As former Gov. John Hickenlooper puts the defibrillator to his gasping presidential campaign, it’s useful to consider how he’s arrived at this low point.
After all, this is the guy The New York Times has lavished with attention for years.
Columnist Frank Bruni wrote a magazine piece about him in 2011 in which Hickenlooper clearly outlined the political philosophy that has brought him to this position of raging irrelevance.
“What a politician needs to be successful here is to not land in the middle of partisan political battles,” he told Bruni.
With that approach, he said, “I think I can be beloved.”
In a competition with a golden retriever maybe, but as a presidential contender in a race against Trump?
The transcript from his ephemeral appearance on the debate stage June 27 with nine unapologetically partisan Democratic opponents demonstrates just how well this strategy is working.
Our popular, aw-shucks, devoutly middle-of-the-road governor stood out as bland, eager to please and fearful of power.
Here in Colorado, we always knew he was reluctant to take a stand. On the debate stage, he appeared more than reluctant. It looked like he was terrified that one of the moderators might call on him.
In fairness, he had one juicy applause line when he was asked to comment on the atrocities at the border. “In Colorado, we call that kidnapping,” he said.
But then, having skillfully teed up the audience’s attention, he whiffed it away.
He said he wants to “make sure that ICE is completely reformed” and that they’re “looking at their job in a humanitarian way,” which leads us all to believe that he’s fine with incarceration of desperate people seeking refuge in the U.S. as long as they get clean water and medical care during their indefinite confinement in internment camps.
If he has any ideas for comprehensive immigration reform or dealing with the waves of climate refugees worldwide, he kept them to himself.
Later he was asked about his signature campaign message: socialism is for losers.
He dismissed the Green New Deal as a program to “promise every American a government job.” He bragged that we achieved “near universal health care coverage” in Colorado by working with private insurance companies.
He said the state’s rules on methane capture were a remarkable achievement in climate action and were achieved by collaborating with the oil and gas industry. And he suggested that the state deserved credit for a program that reduced teen pregnancies by 54 percent.
No one challenged this litany of accomplishment because it is mostly irrelevant in the context of the national conversation.
It’s also not exactly true.
The reason the Green New Deal has a jobs component as well as a climate action agenda is the very same reason the Hickenlooper administration did not support efforts to end mining coal in Colorado despite its dramatic and indisputable impact on climate.
It’s because coal miners need jobs. So do oil drillers, fracking crews and dozens of other workers in the dirty energy sector. Without what’s commonly known as a “just transition” strategy, climate action simply won’t happen.
“Near universal health care coverage” is a nice talking point, but if you live in rural Colorado, it’s little more than that. Several Colorado counties have among the highest insurance premiums in the country because people have no choice but to pay what the private insurers demand. Then many policyholders can’t afford care because their deductibles are too high and the free market has failed to provide affordable care in their communities.

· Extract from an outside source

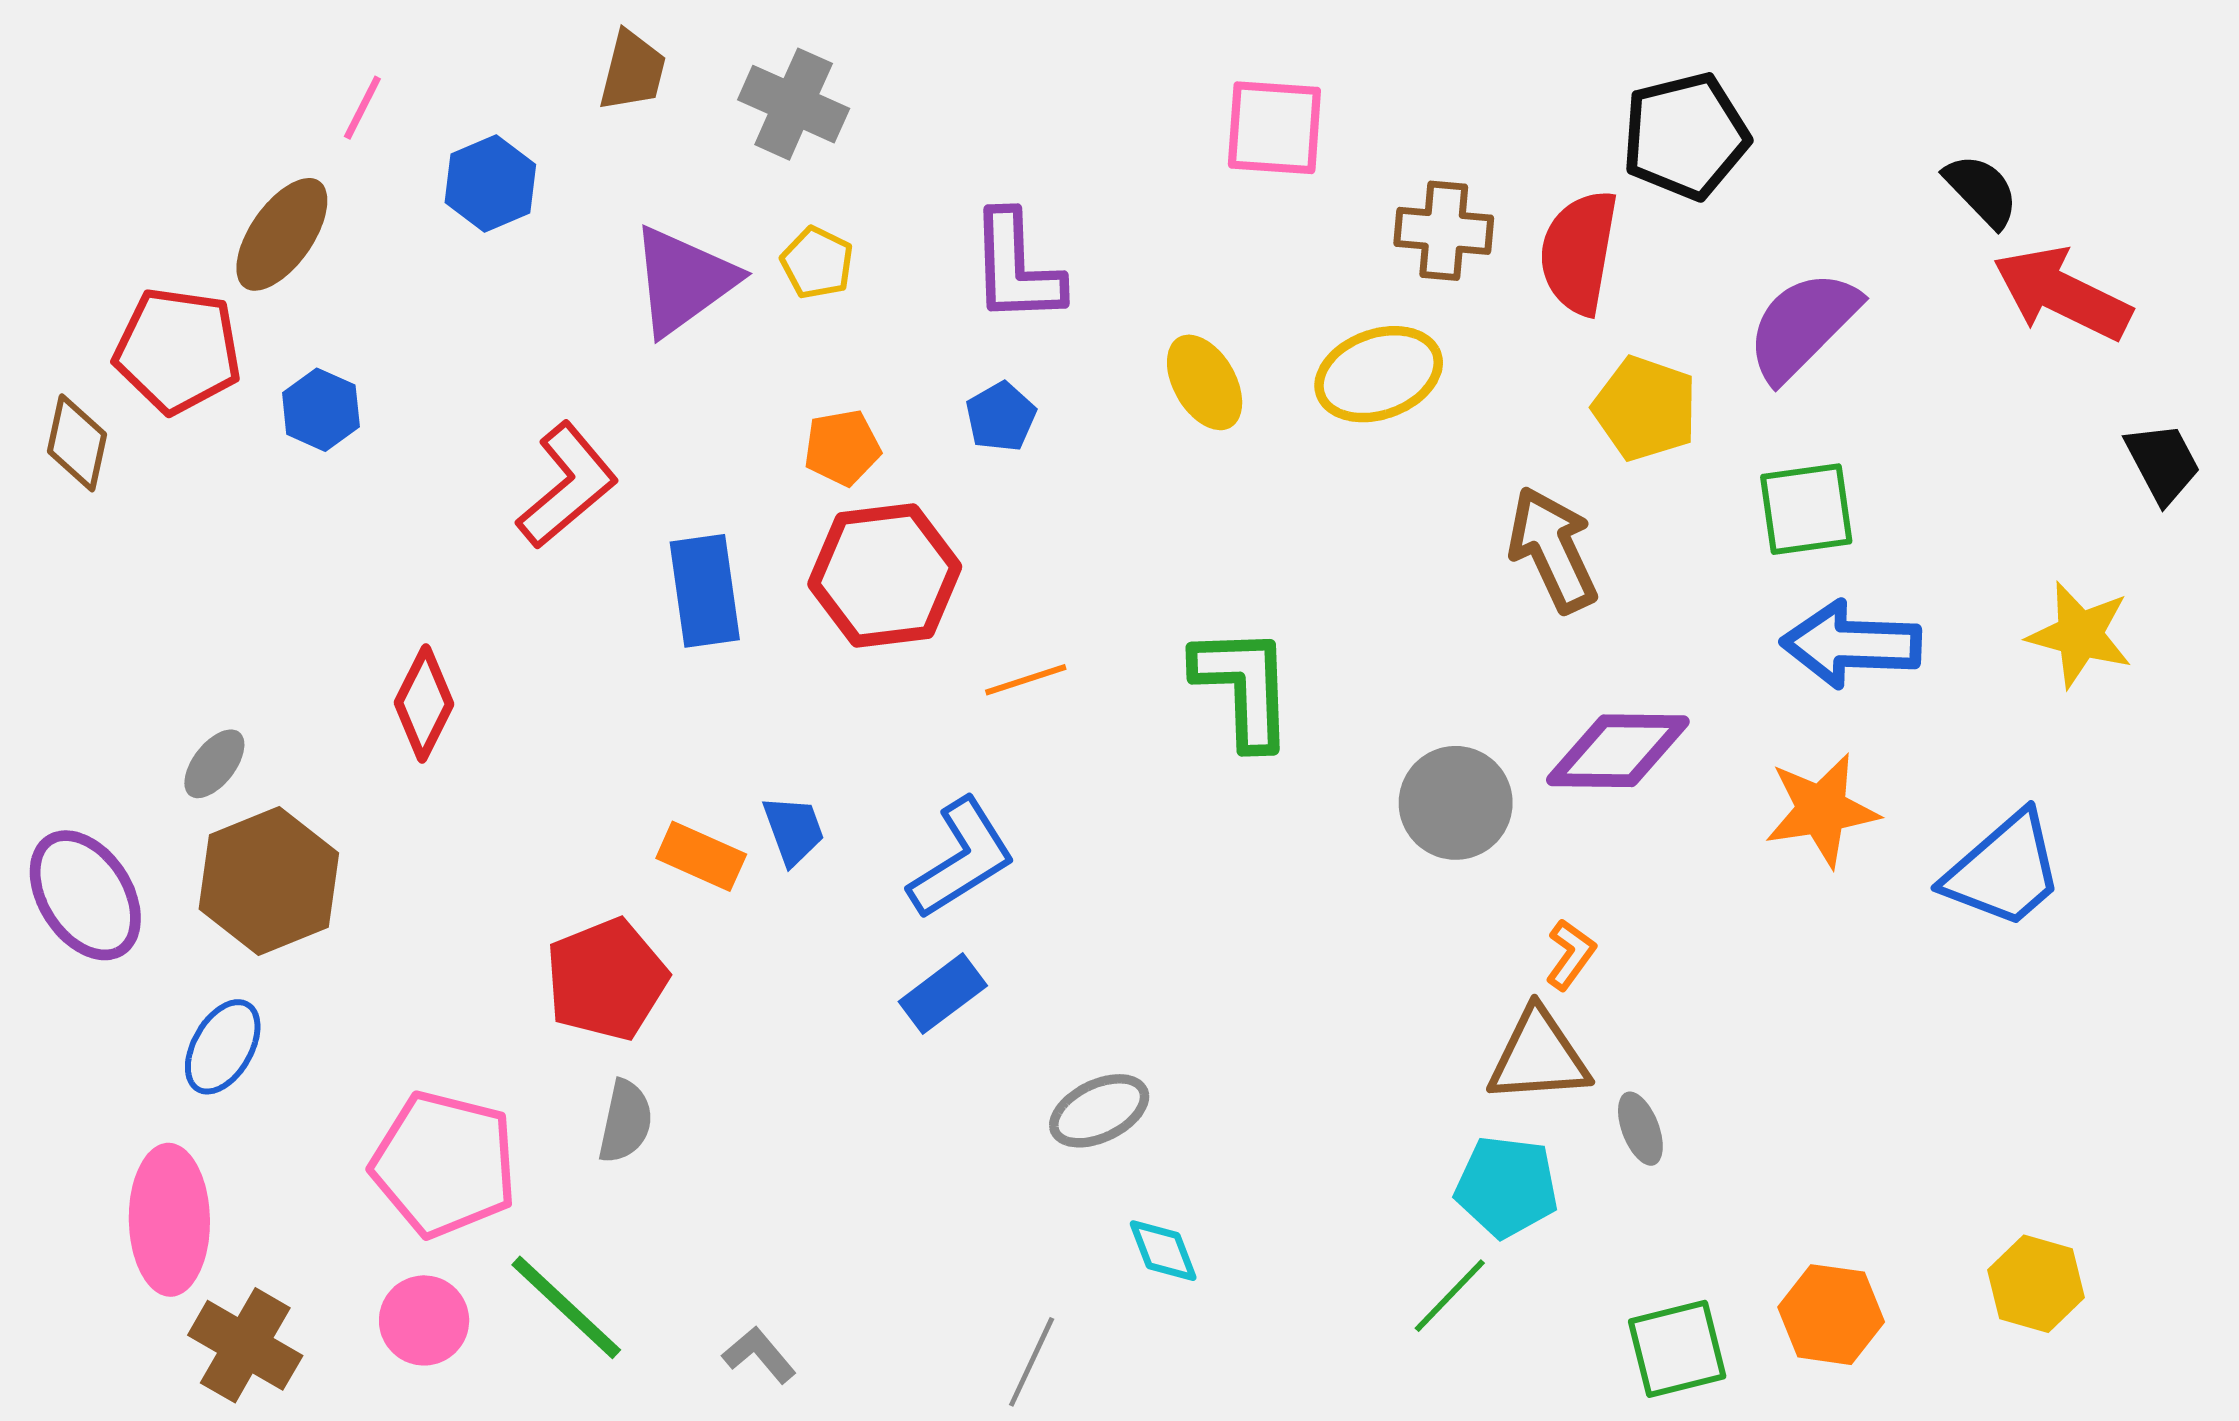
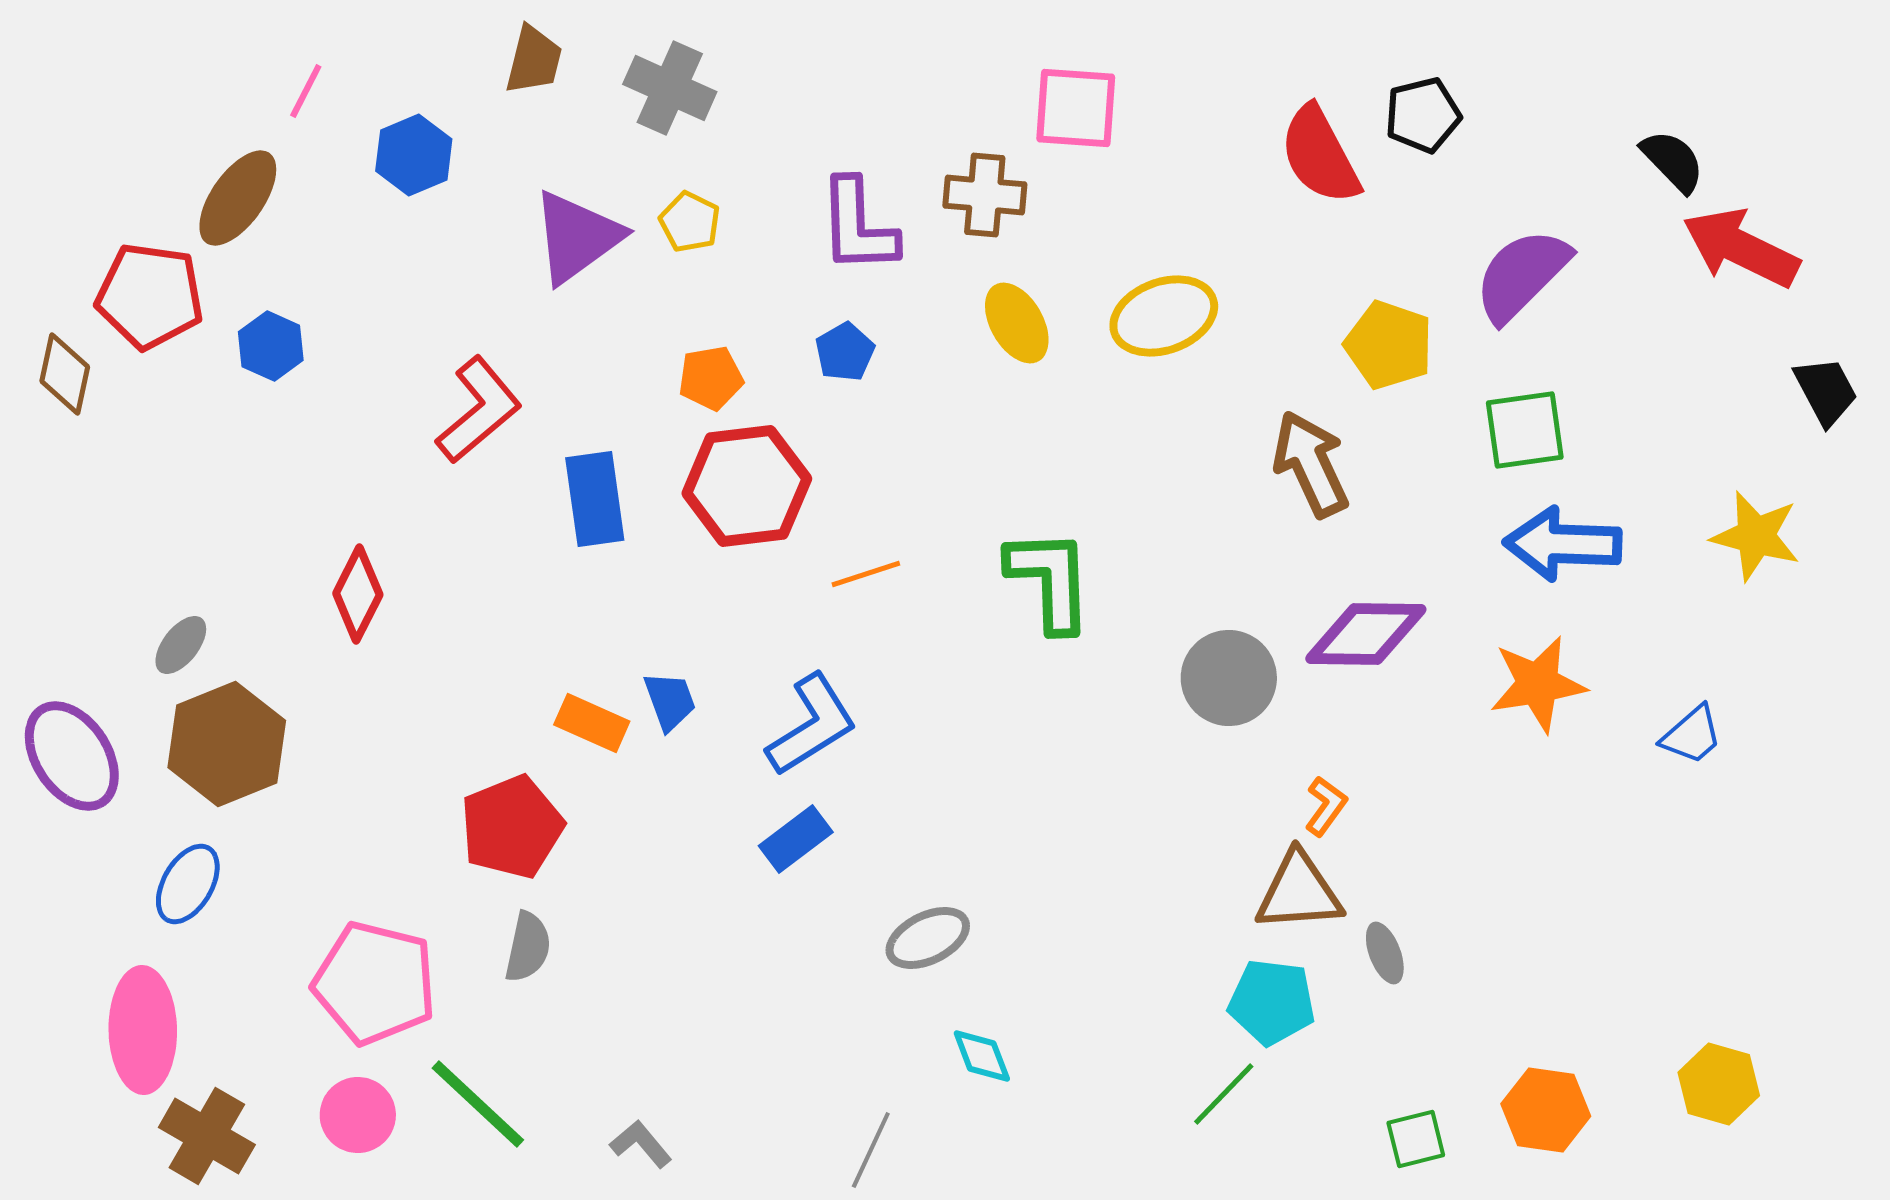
black pentagon: (1685, 136) -> (1423, 115), size x0.7
brown cross: (1444, 231) -> (985, 195), moved
red semicircle: (1579, 252) -> (1320, 155), moved, turned -38
blue trapezoid: (2004, 870) -> (1692, 735), size x0.6
green square: (1677, 1349) -> (1416, 1139), size x0.7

Colorado’s methane rules are a good start, but their impact is minor compared to the 425 million tons of carbon dioxide produced from burning all the oil and natural gas extracted in Colorado in 2018 when Hickenlooper, known as Frackenlooper in some quarters, was cozying up with the industry.
And then there’s the program to reduce teen pregnancy, which was truly an awesome accomplishment. Too bad state funding for it was nonexistent for years.
The real credit for this achievement belongs with the courageous folks at the Susan Thomas Buffett Foundation, which put up the money to provide long-acting reversible contraceptives across the state in defiance of all the predictable and inevitable political blowback.
Still, despite his flawed campaign so far, it’s hard not to like John Hickenlooper.
He’s a nice guy. He’s the guy on the debate stage that you’d most want to have a beer with.
If you see him on the sidewalk after the debate, you’ll instinctively want to say, “Really, John, it wasn’t that bad.”
But, alas, it was.
Collaboration and compromise are essential components of governing, but they’re not a campaign platform. Voters need to know where candidates stand before they can trust them to act in their interest.
Otherwise the message in all Hickenlooper’s squishy neutrality is that everything is negotiable, nothing is worth fighting for and when it comes to facing down powerful special interests, we’re on our own.
Diane Carman is a Denver communications consultant.